Bagaimana pemerintah melibatkan UMKM dalam perdagangan dengan Uni Eropa?
Di Kemendag itu sudah ada UMKM GoExport gitu, ya. Kita bina di situ. Jadi gini, kalau bicara UMKM, misalnya, itu ada namanya program UMKM Naik Kelas. Jadi yang domestik itu kita bina, kita kasih akses fasilitas pembiayaannya di KUR.
Kemudian kita punya juga program LPEI (Lembaga Pembiayaan Ekspor), itu juga membantu memfasilitasi pembiayaan UMKM kita. Jadi kita memang pengin dorong semua pelaku usaha punya kesempatan melakukan ekspor. Karena kita harapkan itu yang nanti jadi penggerak ekonomi kita ke depan.
Dalam syarat dan skema yang ditetapkan dalam KIPK, justru yang lebih mudah untuk mengakses program itu adalah perusahaan yang sudah besar?
Terkait fasilitas pinjaman lunak, seperti KUR misalnya, itu ada beberapa jenjang. Satu yang super mikro, itu yang di bawah Rp 10 juta, maksudnya UMKM. Kemudian di mikro, jadi atas Rp 10 juta sampai dengan Rp 100 juta. Rata-rata itu Rp 50 juta per kredit gitu, ya. Itu juga pasti UMKM. Dari situ kita harapkan mereka naik kelas. Di atas Rp 100 juta sampai dengan Rp 500 juta, itu yang namanya KUR Kecil.
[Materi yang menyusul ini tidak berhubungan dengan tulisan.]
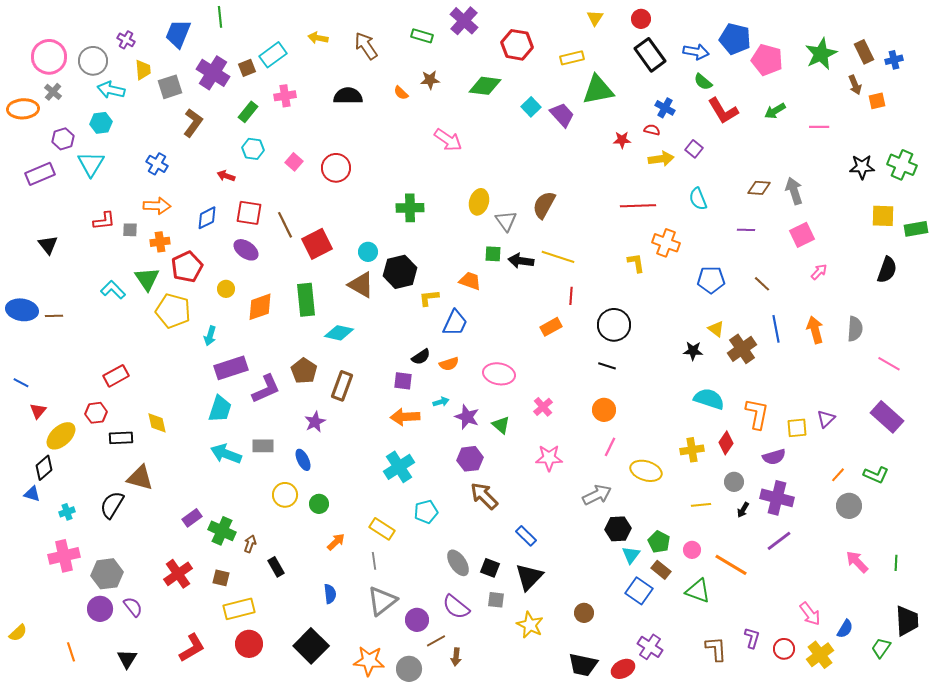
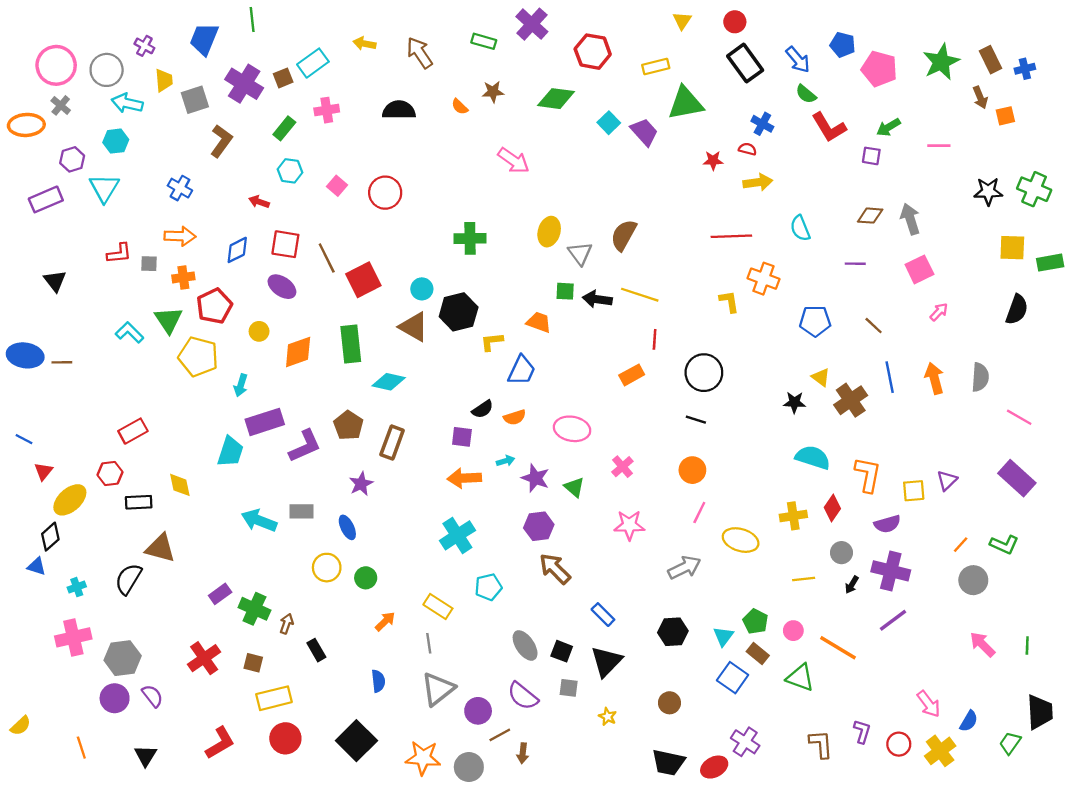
blue pentagon: (735, 39) -> (843, 45), size x0.7
blue arrow: (696, 52) -> (798, 60), turned 40
purple square: (694, 149) -> (871, 156), moved, turned -30
cyan trapezoid: (220, 409) -> (230, 452), moved
black hexagon: (618, 529) -> (673, 632), moved
yellow star: (530, 625) -> (608, 717), size x0.6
Nah, kalau lihat lagi kelanjutannya, yang KIPK misalnya, KIPK itu kan yang di atas Rp 500 juta sampai dengan Rp 10 miliar. Itu yang bisa akses yang skalanya sudah di atas KUR kecil. Karena emang ide kita untuk mengawal isu permesinan, jadi dari sisi skala UMKM-nya, itu kita arahkan juga bahwa yang bisa dikover di skema ini hanya untuk pembelian mesin dan modal kerja yang mem-backup mesin tadi.
Kemudian yang lain juga kalau kita lihat perumahan, misalnya, itu kan di atas Rp 500 juta sampai dengan Rp 5 miliar, tapi dia bisa mengakses 4 kali dan bisa revolving, atau maksimal Rp 20 miliar. Jadi semua itu ada segmennya.
Program KIPK sudah berjalan sampai mana?
KIPK kita masih terus sosialisasi, tadi secara legal itu sudah lengkap semua. Ada Permenkonya, ada Permenperinnya, ada Permenkeu untuk subsidinya. Yang kita lakukan sekarang adalah sosialisasikan ke masyarakat. Jadi kami kemarin misalnya di Jabar. Kenapa di Jabar? Karena industri padat karya kita itu mostly di Jawa Barat, Jawa Tengah, Jawa Timur.
Jadi Jabar sudah, kemudian Jawa Tengah juga sudah dengan Pak Wakil Gubernur, mungkin nanti next-nya Jawa Timur. Baru rilis juga, jadi perlu waktu. Beda dengan KUR yang sudah familier.
Sejauh ini untuk KUR ada kendala seperti kredit macet?
KUR ada. Tapi NPL-nya itu masih di bawah nasional, masih kira-kira 2 persenan. Karena kalau misalnya lebih dari 5%, kita pasti sudah berhentikan.
Untuk KIPK masih berproses. Tapi sejauh yang saya lihat sewaktu saya kunjungan ke furnitur, mereka antusias, kok. Saya lihat memang mereka punya kebutuhan untuk improve mesin. Kemudian kemarin saya visit juga di makanan & minuman. Mereka juga butuh untuk improve kapasitas dari mesinnya. So far sih kalau saya visit itu responnya cukup bagus.